Copy all the lines of the listing below exactly. Skip the images.

=== Begin Enclosure ===

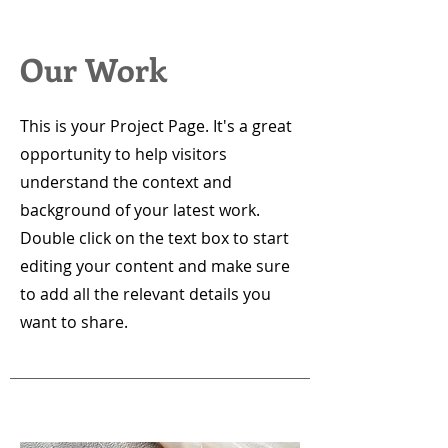
Our Work
This is your Project Page. It's a great
opportunity to help visitors
understand the context and
background of your latest work.
Double click on the text box to start
editing your content and make sure
to add all the relevant details you
want to share.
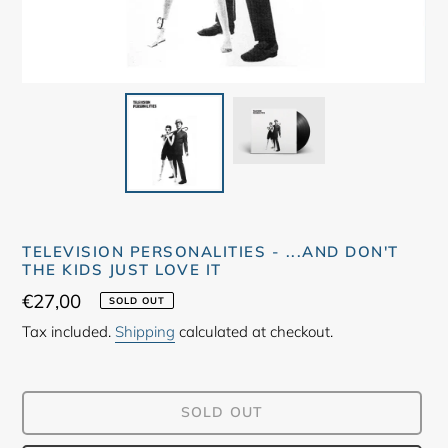
TELEVISION PERSONALITIES - ...AND DON'T
THE KIDS JUST LOVE IT
Regular
€27,00
SOLD OUT
price
Tax included.
Shipping
calculated at checkout.
SOLD OUT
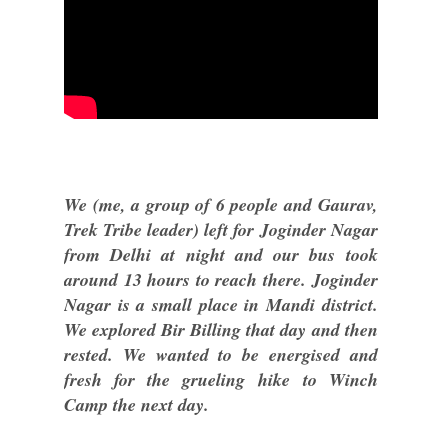
We (me, a group of 6 people and Gaurav,
Trek Tribe leader) left for Joginder Nagar
from Delhi at night and our bus took
around 13 hours to reach there. Joginder
Nagar is a small place in Mandi district.
We explored Bir Billing that day and then
rested. We wanted to be energised and
fresh for the grueling hike to Winch
Camp the next day.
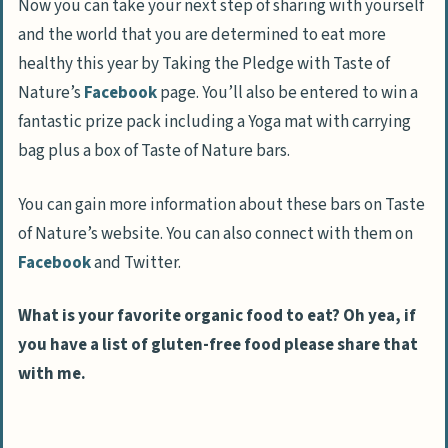
Now you can take your next step of sharing with yourself
and the world that you are determined to eat more
healthy this year by Taking the Pledge with Taste of
Nature’s
Facebook
page. You’ll also be entered to win a
fantastic prize pack including a Yoga mat with carrying
bag plus a box of Taste of Nature bars.
You can gain more information about these bars on Taste
of Nature’s website. You can also connect with them on
Facebook
and Twitter.
What is your favorite organic food to eat? Oh yea, if
you have a list of gluten-free food please share that
with me.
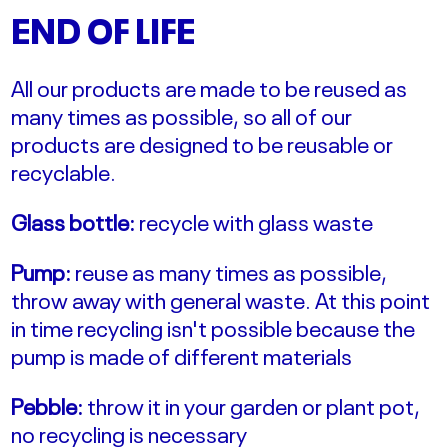
END OF LIFE
All our products are made to be reused as
many times as possible, so all of our
products are designed to be reusable or
recyclable.
Glass bottle:
recycle with glass waste
Pump:
reuse as many times as possible,
throw away with general waste. At this point
in time recycling isn't possible because the
pump is made of different materials
Pebble:
throw it in your garden or plant pot,
no recycling is necessary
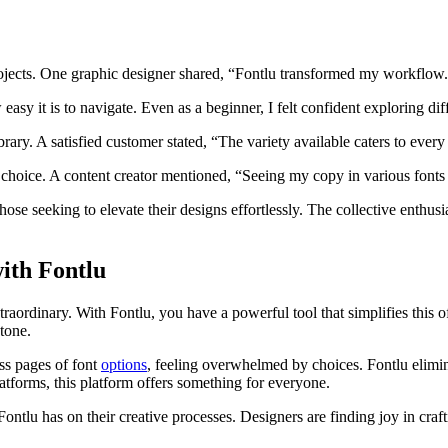
ojects. One graphic designer shared, “Fontlu transformed my workflow. 
easy it is to navigate. Even as a beginner, I felt confident exploring diff
brary. A satisfied customer stated, “The variety available caters to ever
 choice. A content creator mentioned, “Seeing my copy in various fonts h
ose seeking to elevate their designs effortlessly. The collective enthus
ith Fontlu
aordinary. With Fontlu, you have a powerful tool that simplifies this of
 tone.
ss pages of font
options
, feeling overwhelmed by choices. Fontlu elimina
latforms, this platform offers something for everyone.
ntlu has on their creative processes. Designers are finding joy in craft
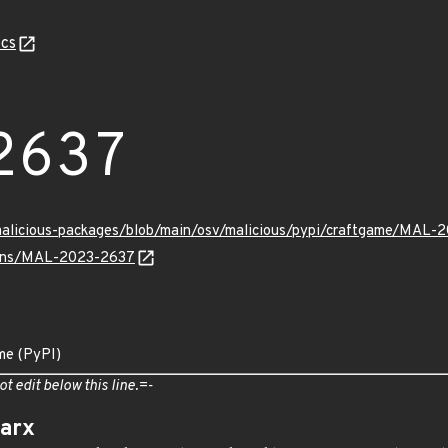
cs
2637
/malicious-packages/blob/main/osv/malicious/pypi/craftgame/MAL-
vulns/MAL-2023-2637
me (PyPI)
ot edit below this line.=-
arx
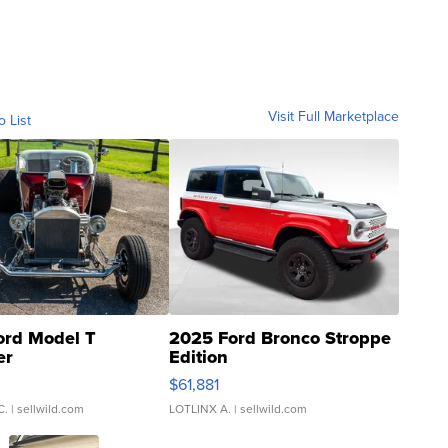
Visit Full Marketplace
o List
ord Model T
2025 Ford Bronco Stroppe
er
Edition
0
$61,881
C.
| sellwild.com
LOTLINX A.
| sellwild.com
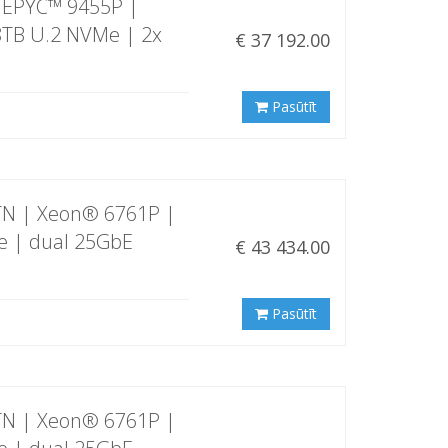
 EPYC™ 9455P |
8TB U.2 NVMe | 2x
€ 37 192.00
Pasūtīt
TN | Xeon® 6761P |
e | dual 25GbE
€ 43 434.00
Pasūtīt
TN | Xeon® 6761P |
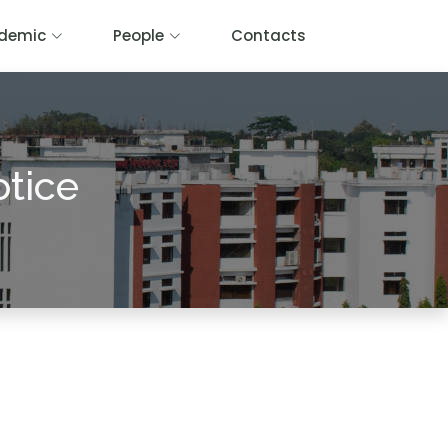
demic
People
Contacts
otice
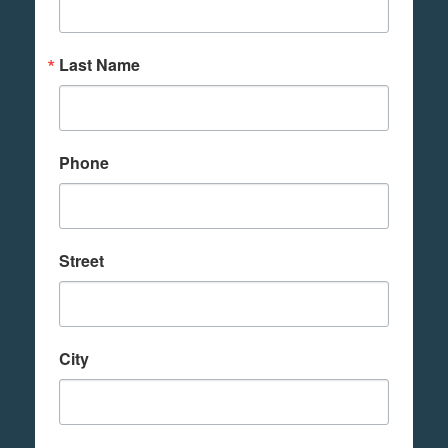
Last Name
Phone
Street
City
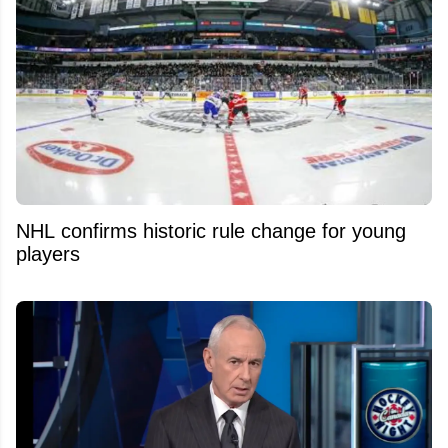
NHL confirms historic rule change for young
players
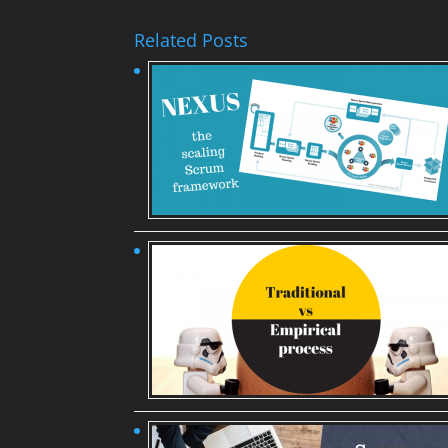
Related Posts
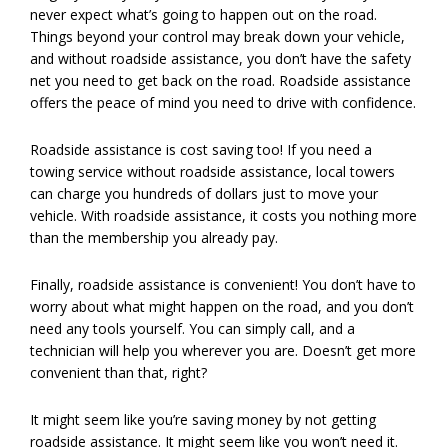
never expect what’s going to happen out on the road.
Things beyond your control may break down your vehicle,
and without roadside assistance, you don’t have the safety
net you need to get back on the road. Roadside assistance
offers the peace of mind you need to drive with confidence.
Roadside assistance is cost saving too! If you need a
towing service without roadside assistance, local towers
can charge you hundreds of dollars just to move your
vehicle. With roadside assistance, it costs you nothing more
than the membership you already pay.
Finally, roadside assistance is convenient! You don’t have to
worry about what might happen on the road, and you don’t
need any tools yourself. You can simply call, and a
technician will help you wherever you are. Doesn’t get more
convenient than that, right?
It might seem like you’re saving money by not getting
roadside assistance. It might seem like you won’t need it.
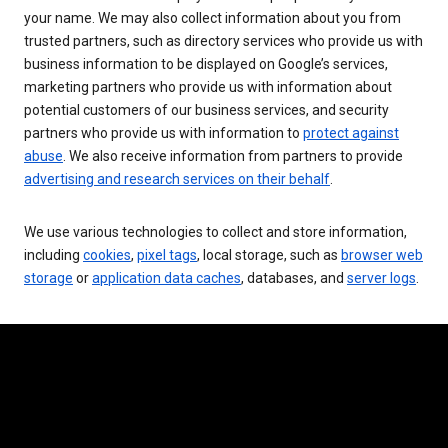
your name. We may also collect information about you from
trusted partners, such as directory services who provide us with
business information to be displayed on Google’s services,
marketing partners who provide us with information about
potential customers of our business services, and security
partners who provide us with information to
protect against
abuse
. We also receive information from partners to provide
advertising and research services on their behalf
.
We use various technologies to collect and store information,
including
cookies
,
pixel tags
, local storage, such as
browser web
storage
or
application data caches
, databases, and
server logs
.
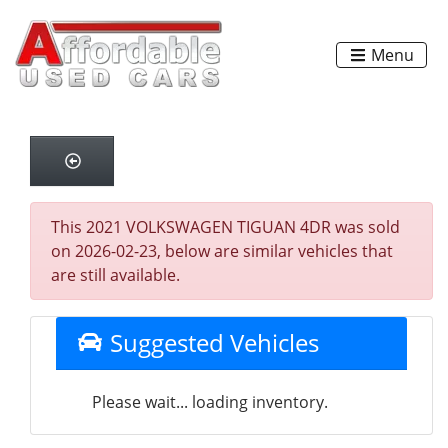
Menu
This 2021 VOLKSWAGEN TIGUAN 4DR was sold
on 2026-02-23, below are similar vehicles that
are still available.
Suggested Vehicles
Please wait... loading inventory.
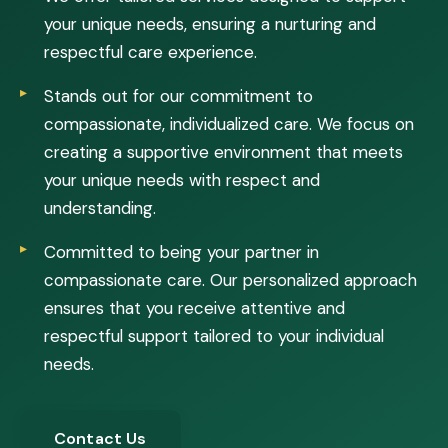
your unique needs, ensuring a nurturing and
respectful care experience.
Stands out for our commitment to
compassionate, individualized care. We focus on
creating a supportive environment that meets
your unique needs with respect and
understanding.
Committed to being your partner in
compassionate care. Our personalized approach
ensures that you receive attentive and
respectful support tailored to your individual
needs.
Contact Us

=== End Enclosure ===

▶ **WRITTEN SOLUTION**:
Our Work
This is your Project Page. It's a great
opportunity to help visitors
understand the context and
background of your latest work.
Double click on the text box to start
editing your content and make sure
to add all the relevant details you
want to share.
TELEVISION PERSONALITIES - ...AND DON'T
THE KIDS JUST LOVE IT
Regular
€27,00
SOLD OUT
price
Tax included.
Shipping
calculated at checkout.
SOLD OUT
We (me, a group of 6 people and Gaurav,
Trek Tribe leader) left for Joginder Nagar
from Delhi at night and our bus took
around 13 hours to reach there. Joginder
Nagar is a small place in Mandi district.
We explored Bir Billing that day and then
rested. We wanted to be energised and
fresh for the grueling hike to Winch
Camp the next day.
Now you can take your next step of sharing with yourself
and the world that you are determined to eat more
healthy this year by Taking the Pledge with Taste of
Nature’s
Facebook
page. You’ll also be entered to win a
fantastic prize pack including a Yoga mat with carrying
bag plus a box of Taste of Nature bars.
You can gain more information about these bars on Taste
of Nature’s website. You can also connect with them on
Facebook
and Twitter.
What is your favorite organic food to eat? Oh yea, if
you have a list of gluten-free food please share that
with me.
END OF LIFE
All our products are made to be reused as
many times as possible, so all of our
products are designed to be reusable or
recyclable.
Glass bottle:
recycle with glass waste
Pump:
reuse as many times as possible,
throw away with general waste. At this point
in time recycling isn't possible because the
pump is made of different materials
Pebble:
throw it in your garden or plant pot,
no recycling is necessary
ojects. One graphic designer shared, “Fontlu transformed my workflow. 
easy it is to navigate. Even as a beginner, I felt confident exploring diff
brary. A satisfied customer stated, “The variety available caters to ever
 choice. A content creator mentioned, “Seeing my copy in various fonts h
ose seeking to elevate their designs effortlessly. The collective enthus
ith Fontlu
aordinary. With Fontlu, you have a powerful tool that simplifies this of
 tone.
ss pages of font
options
, feeling overwhelmed by choices. Fontlu elimina
latforms, this platform offers something for everyone.
ntlu has on their creative processes. Designers are finding joy in craft
cs
2637
/malicious-packages/blob/main/osv/malicious/pypi/craftgame/MAL-
vulns/MAL-2023-2637
me (PyPI)
ot edit below this line.=-
arx
Visit Full Marketplace
o List
ord Model T
2025 Ford Bronco Stroppe
er
Edition
0
$61,881
C.
| sellwild.com
LOTLINX A.
| sellwild.com
 EPYC™ 9455P |
8TB U.2 NVMe | 2x
€ 37 192.00
Pasūtīt
TN | Xeon® 6761P |
e | dual 25GbE
€ 43 434.00
Pasūtīt
TN | Xeon® 6761P |
demic
People
Contacts
otice
Last Name
Phone
Street
City
NHL confirms historic rule change for young
players
Related Posts
never expect what’s going to happen out on the road.
Things beyond your control may break down your vehicle,
and without roadside assistance, you don’t have the safety
net you need to get back on the road. Roadside assistance
offers the peace of mind you need to drive with confidence.
Roadside assistance is cost saving too! If you need a
towing service without roadside assistance, local towers
can charge you hundreds of dollars just to move your
vehicle. With roadside assistance, it costs you nothing more
than the membership you already pay.
Finally, roadside assistance is convenient! You don’t have to
worry about what might happen on the road, and you don’t
need any tools yourself. You can simply call, and a
technician will help you wherever you are. Doesn’t get more
convenient than that, right?
It might seem like you’re saving money by not getting
roadside assistance. It might seem like you won’t need it.
your name. We may also collect information about you from
trusted partners, such as directory services who provide us with
business information to be displayed on Google’s services,
marketing partners who provide us with information about
potential customers of our business services, and security
partners who provide us with information to
protect against
abuse
. We also receive information from partners to provide
advertising and research services on their behalf
.
We use various technologies to collect and store information,
including
cookies
,
pixel tags
, local storage, such as
browser web
storage
or
application data caches
, databases, and
server logs
.
Menu
This 2021 VOLKSWAGEN TIGUAN 4DR was sold
on 2026-02-23, below are similar vehicles that
are still available.
Suggested Vehicles
Please wait... loading inventory.
your unique needs, ensuring a nurturing and
respectful care experience.
Stands out for our commitment to
compassionate, individualized care. We focus on
creating a supportive environment that meets
your unique needs with respect and
understanding.
Committed to being your partner in
compassionate care. Our personalized approach
ensures that you receive attentive and
respectful support tailored to your individual
needs.
Contact Us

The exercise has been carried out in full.